For the creditors, it is therefore essential that Syriza be forced into submission. The collective humiliation of Yanis Varoufakis at the latest Eurogroup meeting in Riga should be seen in this light. After the February 25 agreement, which forced Varoufakis to backtrack on earlier demands for a debt restructuring and an end to Troika-enforced austerity and reform, the sidelining of the finance minister in the debt negotiations marks yet another symbolic and strategic retreat for Prime Minister Tsipras. If things continue like this, there will be further retreats in the months ahead. The creditors are adamant to go all the way in bringing Syriza to its knees – and they have both time and resources on their side. The Greek government has neither.

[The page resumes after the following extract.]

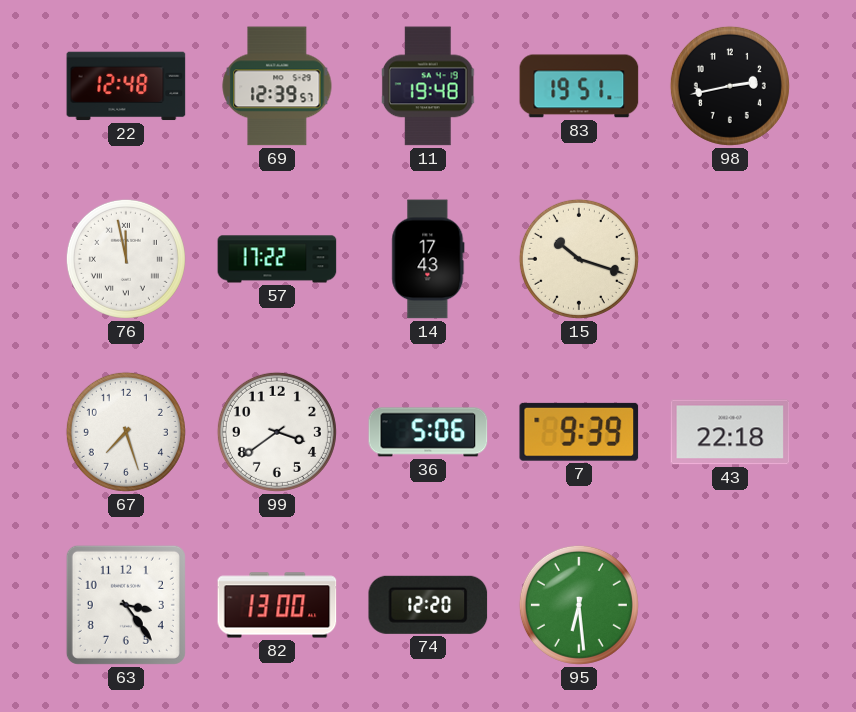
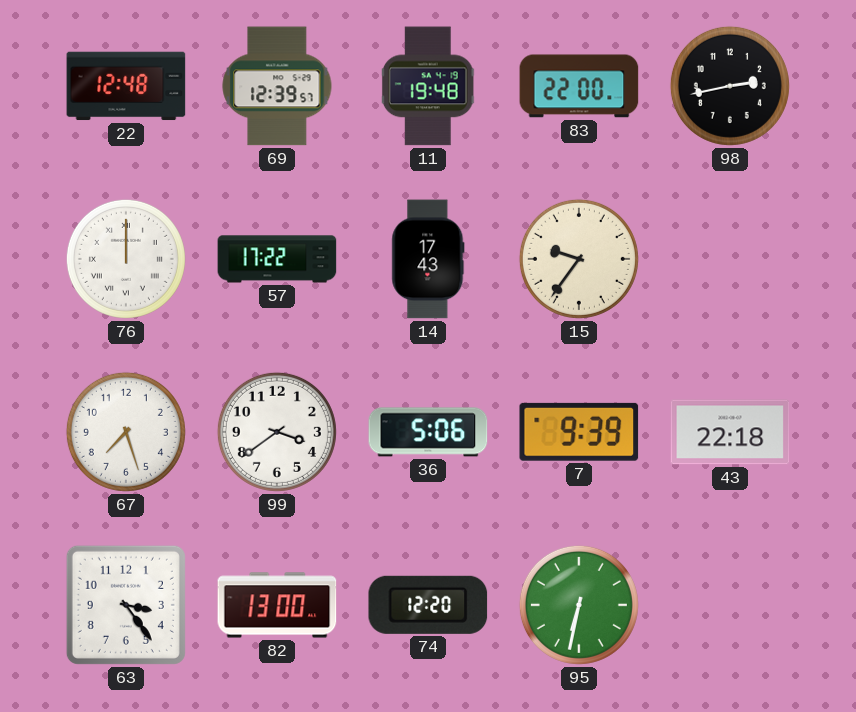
83: 19:51 -> 22:00
76: 11:58 -> 12:00
15: 10:18 -> 9:36
95: 6:29 -> 6:32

Next week’s Eurogroup meeting of May 11 has repeatedly been touted as the absolute deadline for the Greeks to present a satisfying list of reforms and fiscal targets, but both sides already seem to publicly acknowledge that such an agreement is now extremely unlikely. The next day, on May 12, a 750 million euro payment is due to IMF. The Greek government may have just enough resources to make this payment, but it is unclear if it will be able to execute pension and wage transfers at the end of May. Then in June another 5.2 billion is due to the IMF, which it almost certainly cannot pay.
To make matters worse, 6.7 billion is falling due to the ECB over the summer. Whatever happens next, Greece will not be able to cover these payments without the disbursement of the last tranche of its previous bailout, and possibly even a third bailout on top of the last two. For this to happen, it would need to arrive at a new agreement with the creditors in June, where the latter will almost certainly try to force Syriza to its knees for a full withdrawal from its electoral program. It is now more than clear that the Eurozone simply will not tolerate any anti-austerity forces in its midst.
The conclusion from all of this is fairly straightforward: if Greece is adamant to repay its creditors in full, it will first have to convince them to disburse further bailout funds – which they will only be willing to do if the Syriza-led government abandons the anti-austerity platform on which it was elected. If, by contrast, the leftists are adamant on overturning the austerity measures against which they originally campaigned, the only real option that remains for them is to simply stop spending their scarce resources on repaying external creditors – and default.
In other words, it’s high time to forget about all the friendly rhetoric about Greece reaching a “mutually beneficial” deal with its creditors. The endgame is here. The Eurozone will not back down. Either the Greek government defaults, or it will be defeated. There is no other way.